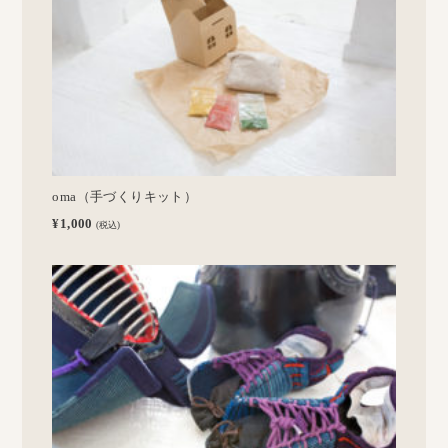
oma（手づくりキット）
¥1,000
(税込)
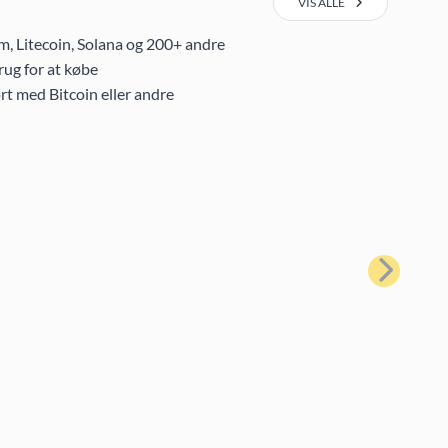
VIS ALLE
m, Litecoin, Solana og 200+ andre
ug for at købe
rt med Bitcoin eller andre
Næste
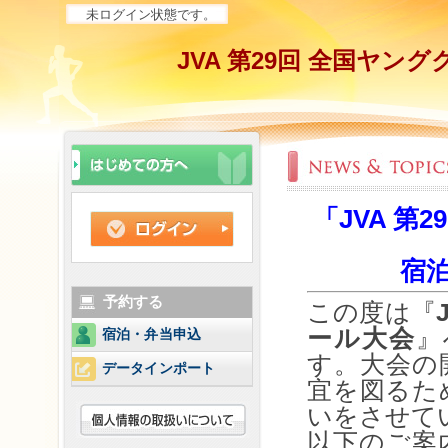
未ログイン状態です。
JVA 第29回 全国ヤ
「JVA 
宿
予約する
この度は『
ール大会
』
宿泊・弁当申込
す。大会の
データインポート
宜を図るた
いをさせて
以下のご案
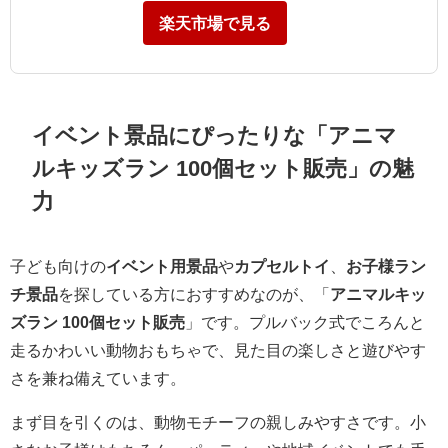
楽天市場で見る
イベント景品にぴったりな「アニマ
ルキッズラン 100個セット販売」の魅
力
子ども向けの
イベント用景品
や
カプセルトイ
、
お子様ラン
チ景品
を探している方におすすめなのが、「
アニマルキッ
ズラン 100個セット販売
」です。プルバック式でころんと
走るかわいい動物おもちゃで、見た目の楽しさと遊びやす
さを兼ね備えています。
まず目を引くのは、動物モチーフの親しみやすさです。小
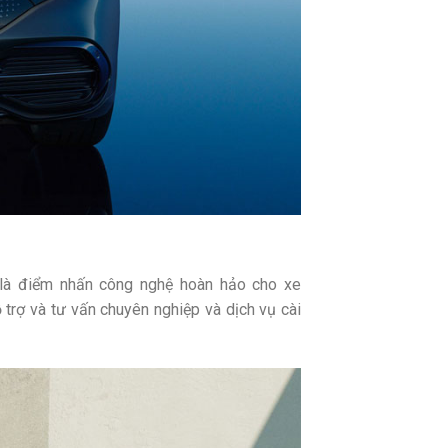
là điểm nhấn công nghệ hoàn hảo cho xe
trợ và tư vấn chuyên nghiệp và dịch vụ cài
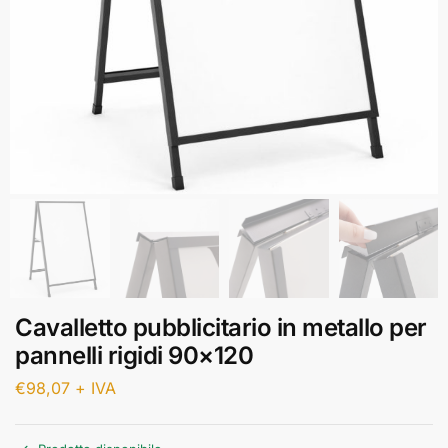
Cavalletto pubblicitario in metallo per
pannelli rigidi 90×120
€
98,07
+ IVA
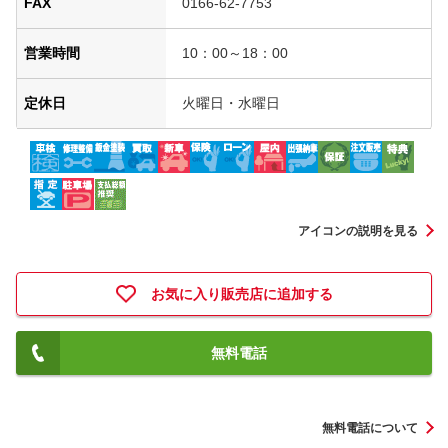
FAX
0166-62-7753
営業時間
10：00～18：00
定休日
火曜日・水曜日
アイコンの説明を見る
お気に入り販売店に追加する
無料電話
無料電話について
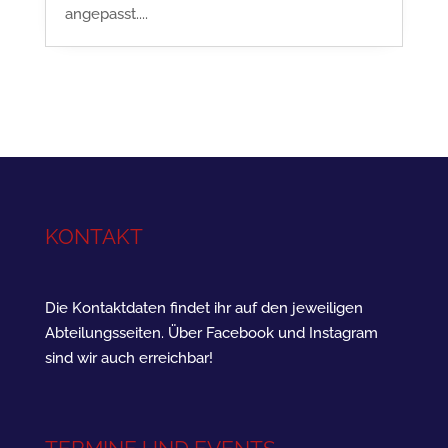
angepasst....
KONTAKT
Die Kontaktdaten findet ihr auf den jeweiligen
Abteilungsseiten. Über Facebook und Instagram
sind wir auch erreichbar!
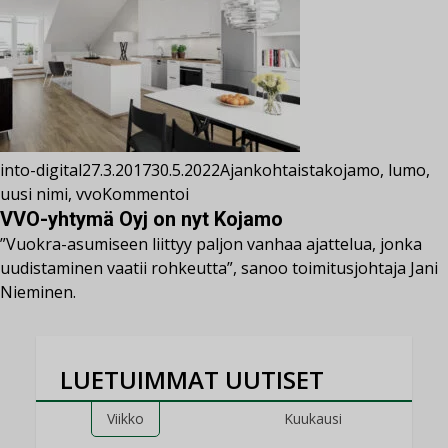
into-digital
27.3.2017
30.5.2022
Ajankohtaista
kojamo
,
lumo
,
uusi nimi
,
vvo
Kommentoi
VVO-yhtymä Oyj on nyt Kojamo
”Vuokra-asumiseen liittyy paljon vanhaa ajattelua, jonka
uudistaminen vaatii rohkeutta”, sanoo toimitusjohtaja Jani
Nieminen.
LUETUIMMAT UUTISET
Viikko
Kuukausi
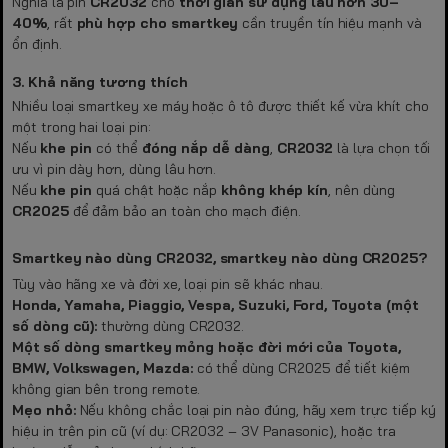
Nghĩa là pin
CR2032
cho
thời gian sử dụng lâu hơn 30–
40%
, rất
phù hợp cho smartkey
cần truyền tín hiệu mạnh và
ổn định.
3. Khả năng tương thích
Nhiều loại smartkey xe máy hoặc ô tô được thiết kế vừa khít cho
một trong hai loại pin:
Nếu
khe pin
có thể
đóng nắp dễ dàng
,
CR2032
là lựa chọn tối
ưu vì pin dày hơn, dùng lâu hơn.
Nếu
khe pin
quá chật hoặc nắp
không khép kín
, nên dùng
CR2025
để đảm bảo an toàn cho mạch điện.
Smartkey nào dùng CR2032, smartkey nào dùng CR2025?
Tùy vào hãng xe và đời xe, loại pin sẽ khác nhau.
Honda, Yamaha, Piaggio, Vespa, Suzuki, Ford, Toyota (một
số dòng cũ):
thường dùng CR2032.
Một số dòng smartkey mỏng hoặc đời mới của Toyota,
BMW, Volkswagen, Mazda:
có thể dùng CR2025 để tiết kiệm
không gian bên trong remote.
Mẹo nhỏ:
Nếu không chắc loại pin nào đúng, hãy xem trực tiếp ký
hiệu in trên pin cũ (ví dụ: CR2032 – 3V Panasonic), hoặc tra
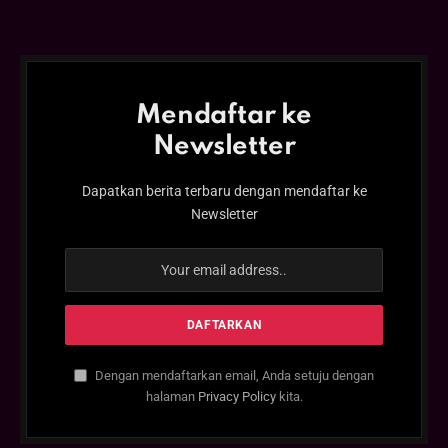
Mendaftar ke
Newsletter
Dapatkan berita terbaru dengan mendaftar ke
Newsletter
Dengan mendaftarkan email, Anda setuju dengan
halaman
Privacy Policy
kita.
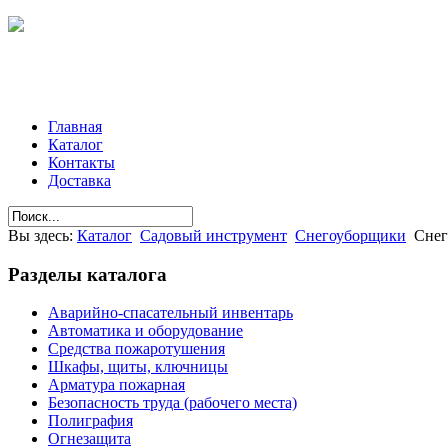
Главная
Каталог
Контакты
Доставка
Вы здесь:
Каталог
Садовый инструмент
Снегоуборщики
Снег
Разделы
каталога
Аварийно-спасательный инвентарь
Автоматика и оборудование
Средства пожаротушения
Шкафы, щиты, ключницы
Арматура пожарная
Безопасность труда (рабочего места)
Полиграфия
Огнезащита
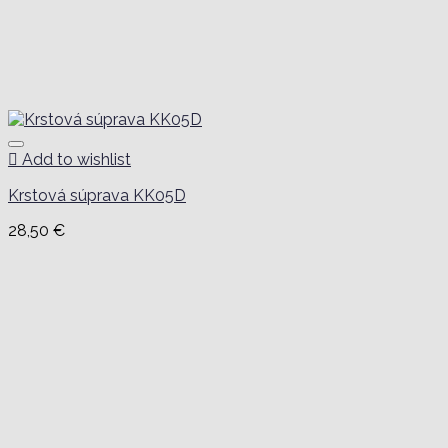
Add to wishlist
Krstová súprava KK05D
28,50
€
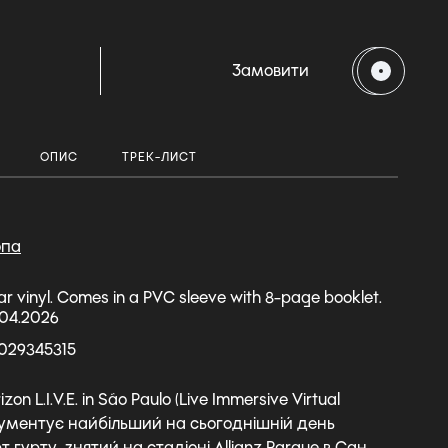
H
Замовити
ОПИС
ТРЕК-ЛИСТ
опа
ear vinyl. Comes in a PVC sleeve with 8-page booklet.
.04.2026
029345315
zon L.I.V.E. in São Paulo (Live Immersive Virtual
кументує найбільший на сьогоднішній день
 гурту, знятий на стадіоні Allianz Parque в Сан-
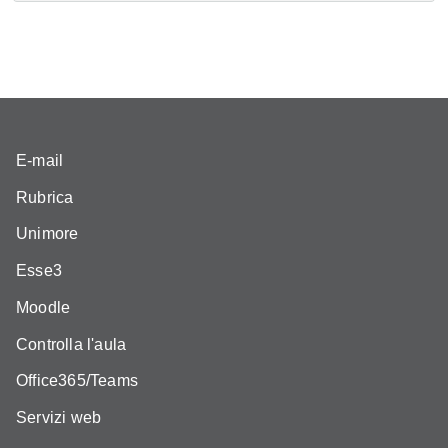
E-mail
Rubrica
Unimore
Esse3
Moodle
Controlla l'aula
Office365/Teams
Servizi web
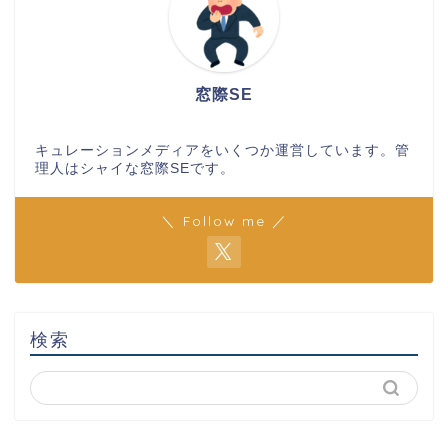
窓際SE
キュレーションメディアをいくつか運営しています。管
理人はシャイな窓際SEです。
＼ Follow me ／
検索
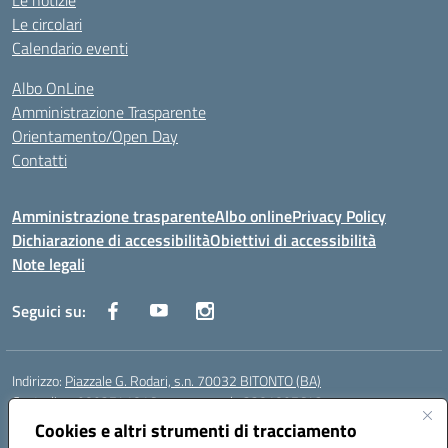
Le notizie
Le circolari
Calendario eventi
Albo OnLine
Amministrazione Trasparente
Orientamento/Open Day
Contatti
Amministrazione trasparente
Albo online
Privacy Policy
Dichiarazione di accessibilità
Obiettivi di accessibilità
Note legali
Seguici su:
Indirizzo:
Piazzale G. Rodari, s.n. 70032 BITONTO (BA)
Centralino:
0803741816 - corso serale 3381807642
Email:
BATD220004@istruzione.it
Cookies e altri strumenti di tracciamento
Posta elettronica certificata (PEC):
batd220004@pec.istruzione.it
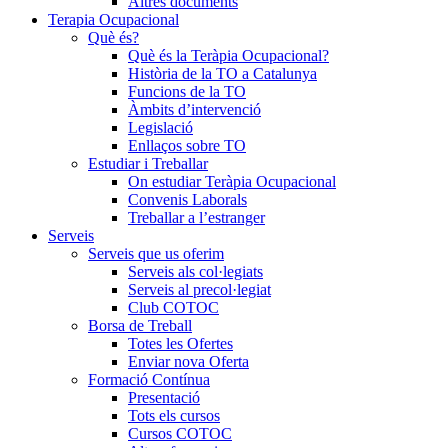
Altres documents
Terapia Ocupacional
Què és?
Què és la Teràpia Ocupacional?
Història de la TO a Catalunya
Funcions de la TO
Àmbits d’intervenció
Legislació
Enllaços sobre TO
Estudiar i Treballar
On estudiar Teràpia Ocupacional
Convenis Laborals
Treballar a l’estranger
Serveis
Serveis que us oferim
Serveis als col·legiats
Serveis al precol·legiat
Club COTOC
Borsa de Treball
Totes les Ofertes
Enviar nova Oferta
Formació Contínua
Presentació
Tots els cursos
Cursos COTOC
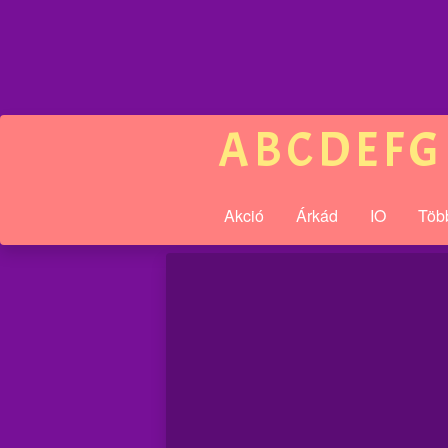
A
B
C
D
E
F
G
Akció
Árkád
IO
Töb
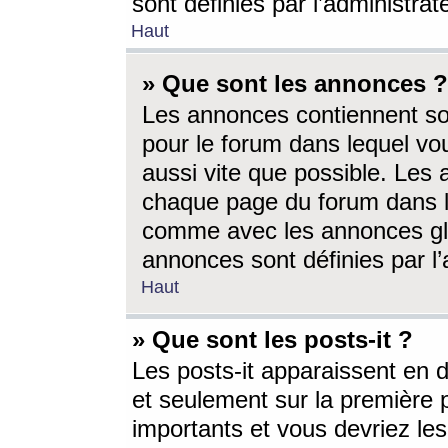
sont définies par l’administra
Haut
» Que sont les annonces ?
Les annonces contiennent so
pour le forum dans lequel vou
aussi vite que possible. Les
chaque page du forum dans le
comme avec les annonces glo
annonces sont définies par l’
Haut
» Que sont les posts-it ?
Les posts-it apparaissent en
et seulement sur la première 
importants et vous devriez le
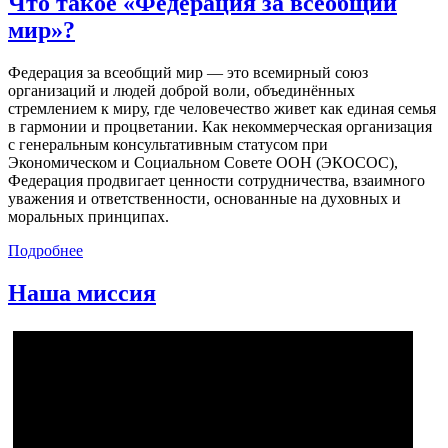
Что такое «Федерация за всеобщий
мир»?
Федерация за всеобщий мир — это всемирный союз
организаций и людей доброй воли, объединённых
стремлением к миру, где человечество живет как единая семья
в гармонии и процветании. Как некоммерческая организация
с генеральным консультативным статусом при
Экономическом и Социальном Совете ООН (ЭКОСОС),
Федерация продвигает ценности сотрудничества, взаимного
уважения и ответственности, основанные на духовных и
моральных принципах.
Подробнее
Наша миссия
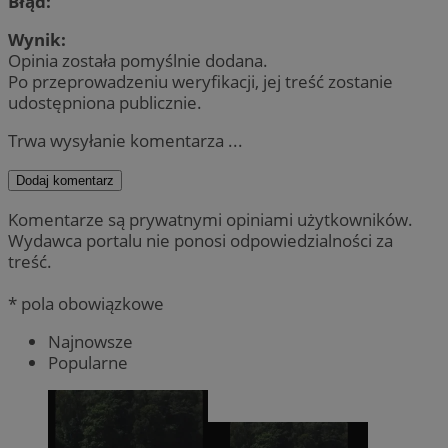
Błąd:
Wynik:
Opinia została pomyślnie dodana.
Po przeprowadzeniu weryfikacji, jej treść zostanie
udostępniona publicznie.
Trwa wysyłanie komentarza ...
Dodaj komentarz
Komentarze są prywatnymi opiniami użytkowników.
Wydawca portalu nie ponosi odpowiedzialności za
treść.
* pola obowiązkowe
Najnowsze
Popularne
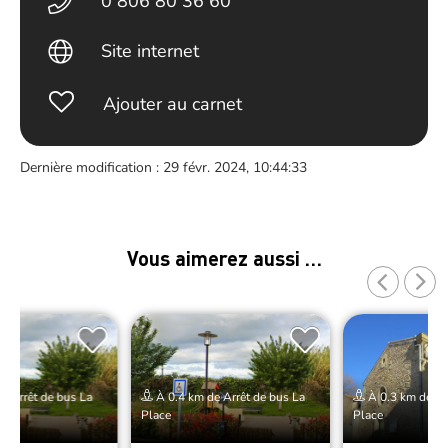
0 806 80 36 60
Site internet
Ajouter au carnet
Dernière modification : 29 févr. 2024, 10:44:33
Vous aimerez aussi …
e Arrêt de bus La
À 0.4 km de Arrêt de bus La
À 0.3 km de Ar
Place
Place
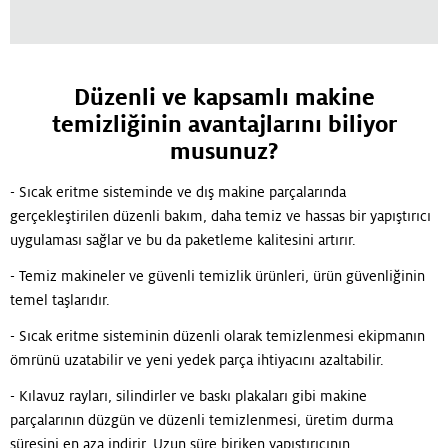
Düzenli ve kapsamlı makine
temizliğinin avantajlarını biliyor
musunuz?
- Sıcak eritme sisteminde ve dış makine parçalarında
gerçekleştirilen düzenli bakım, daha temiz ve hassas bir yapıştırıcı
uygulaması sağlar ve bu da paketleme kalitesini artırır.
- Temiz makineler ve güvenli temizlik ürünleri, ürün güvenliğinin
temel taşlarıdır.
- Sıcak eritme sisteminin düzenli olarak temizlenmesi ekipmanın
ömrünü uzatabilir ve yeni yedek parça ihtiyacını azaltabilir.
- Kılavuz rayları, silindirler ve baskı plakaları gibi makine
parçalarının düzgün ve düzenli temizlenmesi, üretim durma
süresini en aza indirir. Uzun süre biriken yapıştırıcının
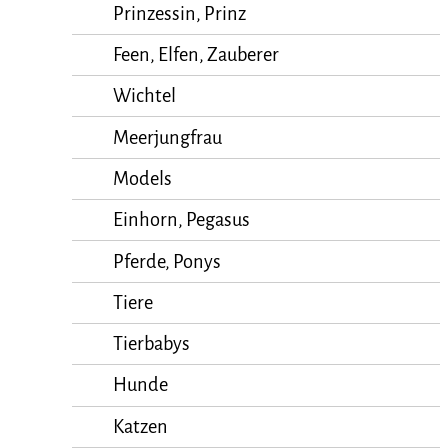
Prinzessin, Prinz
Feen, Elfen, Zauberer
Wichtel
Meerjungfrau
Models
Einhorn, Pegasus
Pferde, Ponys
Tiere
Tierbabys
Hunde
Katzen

####

The answer must be every line of the records above that holds the word "không".

→ **The completed task**
không khép kín
không gian bên trong remote.
Nếu không chắc loại pin nào đúng, hãy xem trực tiếp ký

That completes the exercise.